Alors que les salles de cinéma sont toujours fermées depuis de long mois, la Cinémathèque de Toulouse nous a donné l’idée de consacrer ce nouveau post à celui-ci consacré aux coulisses d’un grand cinéma des Boulevards à Paris : le Grand Rex.

*

En effet, ils ont mis en évidence sur leur page d’accueil cet article intitulé : la vie secrète d’un grand cinéma, paru dans la grande revue de cinéma de l’époque : Pour Vous.

*

Palace, temple, cathédrale, écrin, les qualificatifs pour désigner les salles de cinéma ne manquent pas. Illustré de photos de grandes salles parisiennes – le Rex, le Paramount, l’Olympia – l’article de Pour vous compare la salle de cinéma à un paquebot. Les coulisses dévoilent 300 employés affairés, de la “coupole gigantesque” du huitième étage jusqu’au “quartier des machines” du troisième sous-sol, au service des 4 000 spectateurs que peut accueillir la salle.

Lire l’article (lien direct en pdf sur leur site).

*

Le critique René Miquel, qui contribua également à la revue Ciné-Mondial, se glisse dans les coulisses d’un cinéma que l’on reconnait aisément comme étant Le Grand Rex.

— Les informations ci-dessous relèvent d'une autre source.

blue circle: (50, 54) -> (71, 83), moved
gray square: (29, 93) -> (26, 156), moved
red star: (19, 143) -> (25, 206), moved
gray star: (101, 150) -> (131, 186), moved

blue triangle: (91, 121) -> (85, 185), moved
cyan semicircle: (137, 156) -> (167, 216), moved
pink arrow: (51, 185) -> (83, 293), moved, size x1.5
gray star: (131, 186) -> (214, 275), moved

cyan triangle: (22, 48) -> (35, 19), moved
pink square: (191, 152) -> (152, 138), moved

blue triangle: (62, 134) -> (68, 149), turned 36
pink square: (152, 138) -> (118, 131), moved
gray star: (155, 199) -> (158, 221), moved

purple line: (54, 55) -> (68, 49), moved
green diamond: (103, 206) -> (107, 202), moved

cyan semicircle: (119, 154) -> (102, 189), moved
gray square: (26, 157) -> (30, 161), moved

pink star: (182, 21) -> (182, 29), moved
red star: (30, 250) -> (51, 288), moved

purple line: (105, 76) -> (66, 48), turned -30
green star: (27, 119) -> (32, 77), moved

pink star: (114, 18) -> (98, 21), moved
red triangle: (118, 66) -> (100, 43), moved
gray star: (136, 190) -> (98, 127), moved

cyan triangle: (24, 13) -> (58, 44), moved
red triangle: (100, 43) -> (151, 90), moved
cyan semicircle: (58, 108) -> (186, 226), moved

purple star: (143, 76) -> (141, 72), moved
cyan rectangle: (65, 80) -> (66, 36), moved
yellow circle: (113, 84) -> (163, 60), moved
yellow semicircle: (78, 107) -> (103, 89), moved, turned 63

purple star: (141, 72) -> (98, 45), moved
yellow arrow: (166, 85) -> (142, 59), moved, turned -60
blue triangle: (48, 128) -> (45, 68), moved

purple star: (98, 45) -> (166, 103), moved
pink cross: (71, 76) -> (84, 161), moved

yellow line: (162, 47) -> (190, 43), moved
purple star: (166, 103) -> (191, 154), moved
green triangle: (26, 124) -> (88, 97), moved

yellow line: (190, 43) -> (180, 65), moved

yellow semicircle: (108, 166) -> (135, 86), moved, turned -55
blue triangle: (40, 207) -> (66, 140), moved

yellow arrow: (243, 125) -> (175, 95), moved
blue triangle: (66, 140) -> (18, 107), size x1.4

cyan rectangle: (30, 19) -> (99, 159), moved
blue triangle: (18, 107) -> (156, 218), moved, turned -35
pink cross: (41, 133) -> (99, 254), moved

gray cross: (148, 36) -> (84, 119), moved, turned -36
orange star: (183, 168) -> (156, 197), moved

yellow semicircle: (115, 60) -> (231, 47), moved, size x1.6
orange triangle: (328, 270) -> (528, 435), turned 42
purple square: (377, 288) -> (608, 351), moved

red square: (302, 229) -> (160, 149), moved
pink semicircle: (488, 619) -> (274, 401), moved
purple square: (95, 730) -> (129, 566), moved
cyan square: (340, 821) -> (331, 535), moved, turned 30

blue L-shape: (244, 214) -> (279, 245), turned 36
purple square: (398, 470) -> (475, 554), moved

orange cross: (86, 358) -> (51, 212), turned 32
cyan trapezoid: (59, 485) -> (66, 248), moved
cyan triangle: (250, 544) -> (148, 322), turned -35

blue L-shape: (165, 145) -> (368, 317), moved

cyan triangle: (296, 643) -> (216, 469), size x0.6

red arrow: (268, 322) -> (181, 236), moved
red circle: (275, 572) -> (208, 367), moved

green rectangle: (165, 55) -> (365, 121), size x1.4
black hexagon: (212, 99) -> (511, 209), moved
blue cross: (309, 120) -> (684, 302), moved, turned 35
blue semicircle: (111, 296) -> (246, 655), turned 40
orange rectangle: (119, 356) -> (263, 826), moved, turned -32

Gardons en mémoire qu’à l’époque, les projections faisaient partie de tout un spectacle, avec attractions, danses, orchestre, etc., le tout pour le prix d’une place de cinéma.

*

René Miquel évoquera dans son article les Girls qui animent la soirée autant que les musiciens qui les accompagnent, il n’oublie pas de signaler l’imposante machinerie pour climatiser la salle, et finit par se faire engager comme placeur.

*

Bref, un article qui nous a paru intéressant pour se rappeler ce qu’était une séance de cinéma en 1933 dans un grand cinéma à Paris.

*

Signalons que nous avions déjà consacré un article au Grand Rex, à lire ici.

*

Vive le cinéma et bonne lecture !

***

DE L’AUTRE COTÉ DE L’ÉCRAN ET DE LA SCÈNE

LA VIE SECRÈTE D’UN GRAND CINÉMA par René Miquel

paru dans Pour Vous le 2 mars 1933

paru dans Pour Vous le 2 mars 1933

SAMEDI après-midi. Sur ce trottoir des boulevards, un jeune couple marche devant moi. J’intercepte : « André, sois gentil, paye-moi deux heures de cinéma ». Elle a prononcé ce brin de phrase, candidement, comme elle aurait dit : « André, achète-moi un chou à la crème… » L’homme acquiesce au désir exprimé — le sien aussi apparemment — et tous deux franchissent le seuil d’une grande salle cinématographique.

Un appareil automatique éjecte leurs tickets que deux mains gantées de blanc déchirent aussitôt. Ça y est. Cent-vingt minutes durant, ces jeunes gens vont suspendre la quotidienneté de leur vie. Même s’ils n’ont plus que six sous en poche, l’estomac vide et les talons éculés — suppositions — ils fouleront des tapis très doux, un placeur correct leur prodiguera des égards, un fauteuil moelleux, à l’inclinaison étudiée, détendra leur corps, un air hygiéniquement dosé pénétrera leurs poumons, des sons joyeux leurs oreilles. Et si le spectacle est à la mesure de leur esprit, leurs yeux s’embueront d’émotion. Deux heures de rêve !…

paru dans Pour Vous le 2 mars 1933

Mais ce bonheur-horaire, que tout spectateur achète à l’entrée, sait-il de quels efforts, de quel labeur, de quelle ingéniosité il est fait, au-delà de la scène, du cintre, sous le plancher, au moment même où il le goûte ? S’en doute-t-il seulement ?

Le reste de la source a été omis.